In a typical world, it’s difficult enough for parents to agree on how to raise their children. Add to this the diagnosis of bipolar disorder in one of their children and the stakes change overnight. Here are six things to keep in mind when parenting:
#1 On different pages
Aside from simply disagreeing on how to raise a child with bipolar disorder, there could be other challenging scenarios: one parent learns about the disorder and tries to parent accordingly, while the other parent may deny there is even a problem, or he or she “checks out” mentally and offers little support, overwhelming the other parent. Or, both parents could be too stressed, emotional and overwhelmed to properly deal with the situation.
#2 The importance of teamwork
The child with bipolar will likely be highly sensitive to emotional and environmental stress in the household already and disagreements with his parents can produce extreme anxiety, increasing the chance of triggering a manic or depressive episode. It’s important to try and come together and understand the needs of your child so you can parent together.
#3 Agree on parenting goals
While it may take a bit of time to arrive at a plan, seeing eye to eye is extremely important and will help pave the way for rocky roads ahead. This includes what the parameters around discipline should be, types of treatment and what happens if your child should become unstable or even violent. It starts with agreeing on the same parenting goals and working from there.

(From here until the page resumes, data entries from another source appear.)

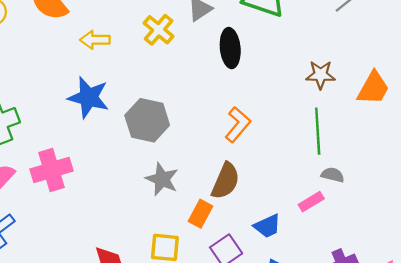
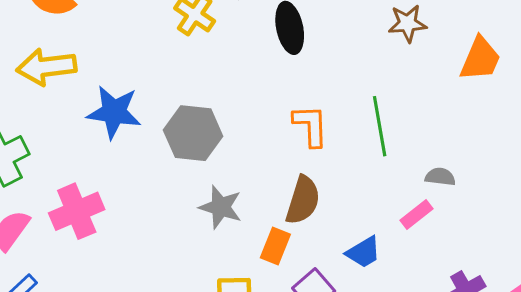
yellow arrow: (95, 40) -> (46, 67), moved, size x1.5
brown star: (321, 75) -> (407, 23), moved
orange L-shape: (238, 125) -> (311, 126), turned -36
green line: (318, 131) -> (380, 126), moved

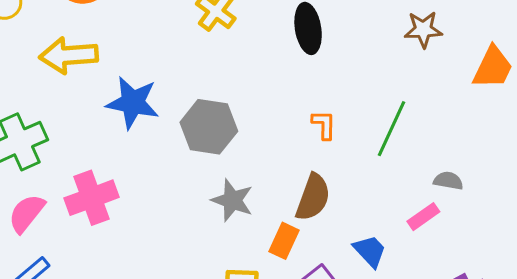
orange L-shape: (311, 126) -> (324, 125), size x0.7
green line: (380, 126) -> (391, 129), turned 32
blue trapezoid: (364, 252) -> (370, 251), turned -105

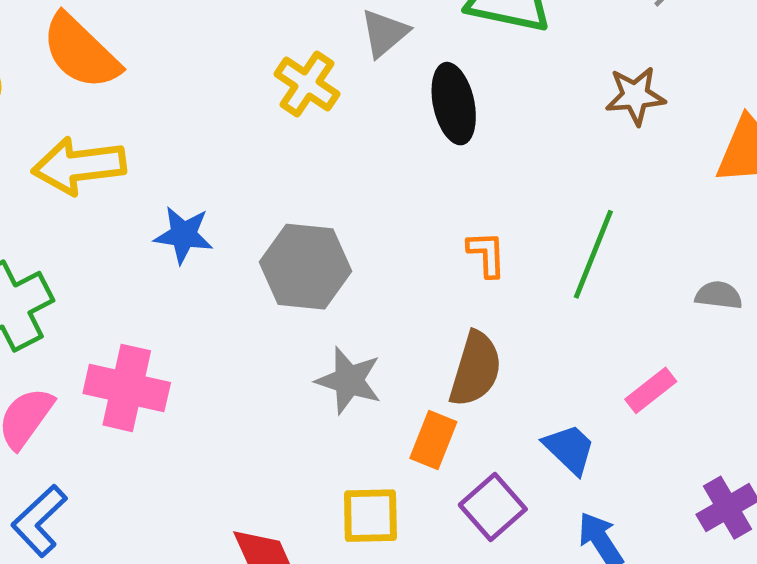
blue star: (133, 103) -> (184, 235), size x0.7
gray semicircle: (448, 181) -> (719, 295), moved
pink cross: (92, 198) -> (127, 388), turned 36

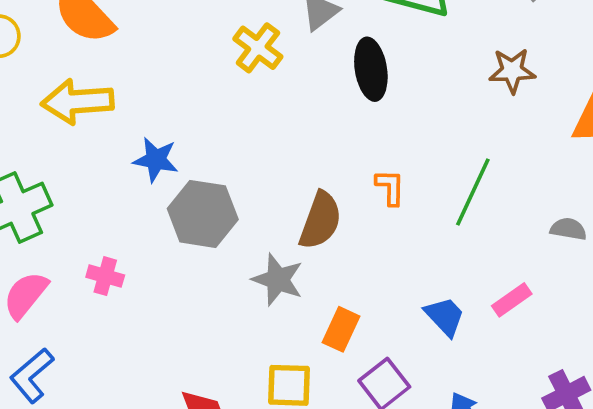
gray hexagon: (306, 267) -> (203, 214), moved
brown semicircle: (475, 369) -> (320, 220), moved
pink cross: (127, 388) -> (105, 276), size x0.6
blue trapezoid: (569, 449) -> (445, 316), moved

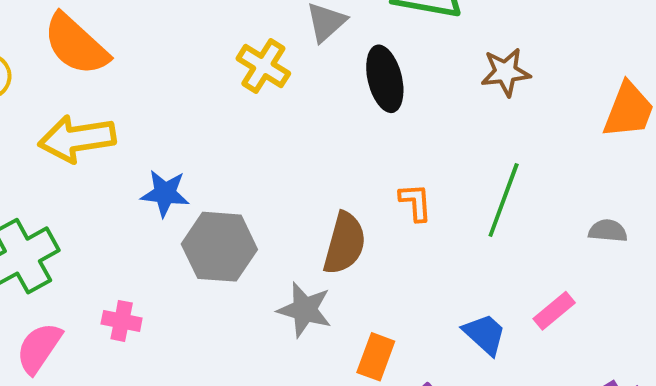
brown star: (512, 71) -> (506, 72), moved

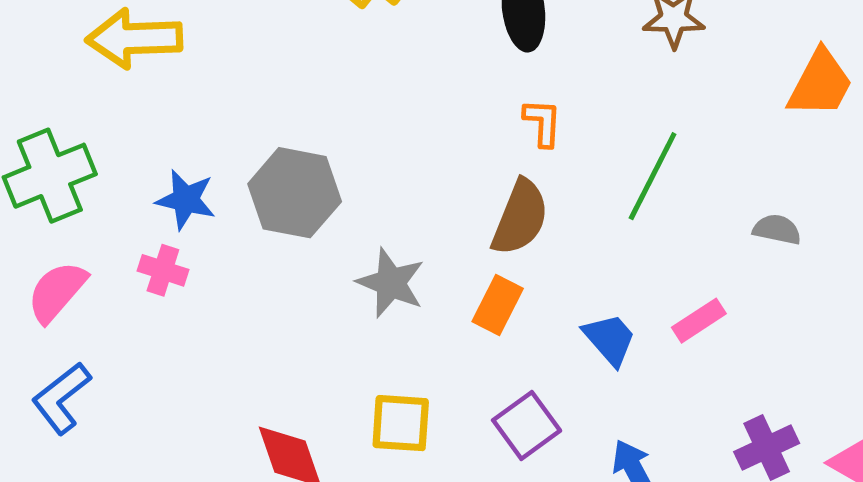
blue star: (165, 193) -> (186, 200), moved
orange L-shape: (415, 202) -> (543, 123), moved
brown semicircle: (345, 243) -> (520, 217), moved
orange rectangle: (376, 357) -> (498, 305), moved

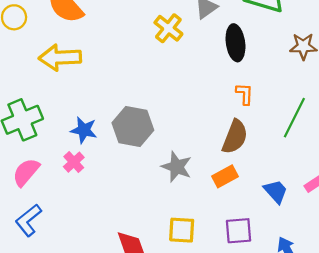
pink cross: (163, 270) -> (74, 162), turned 30
orange rectangle: (498, 305) -> (225, 176), turned 35
purple square: (527, 425) -> (239, 231), turned 32

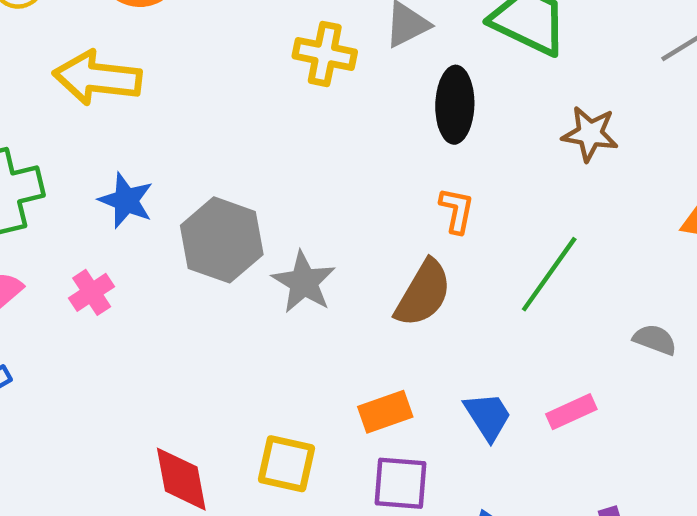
yellow cross: (168, 28) -> (325, 54), turned -36
blue star: (84, 130) -> (126, 200), moved
gray star: (177, 167) -> (304, 282), moved
orange rectangle: (225, 176) -> (385, 412), moved

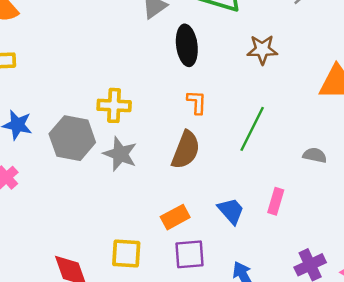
yellow cross: (325, 54) -> (114, 105), moved
pink rectangle: (571, 412) -> (276, 201), turned -40

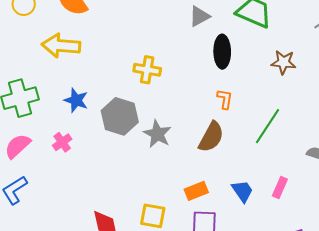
yellow cross: (114, 105) -> (147, 70), moved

#4 Attend appointments together
Whenever possible, go to medical and psychiatric appointments together. Not only does this unite you as a team, it also provides two minds thinking of questions to ask the doctor and gain more information. Plus, it’s an extra set of ears to pick up anything missed by one person.
#5 Join a support group
Attending a local support group together provides an opportunity for both parents to talk to other parents of children with bipolar disorder. This offers the chance to discuss successes and failures and discover what techniques have worked.
#6 Privacy, please
Do not argue, yell or fight in front of the children; instead, handle all disagreements in private. The stress created by yelling at each other in the presence of your child with bipolar is enough to trigger an episode and change the course of his or her improvement. Also, it’s good to make a habit of having all serious discussions in private as well.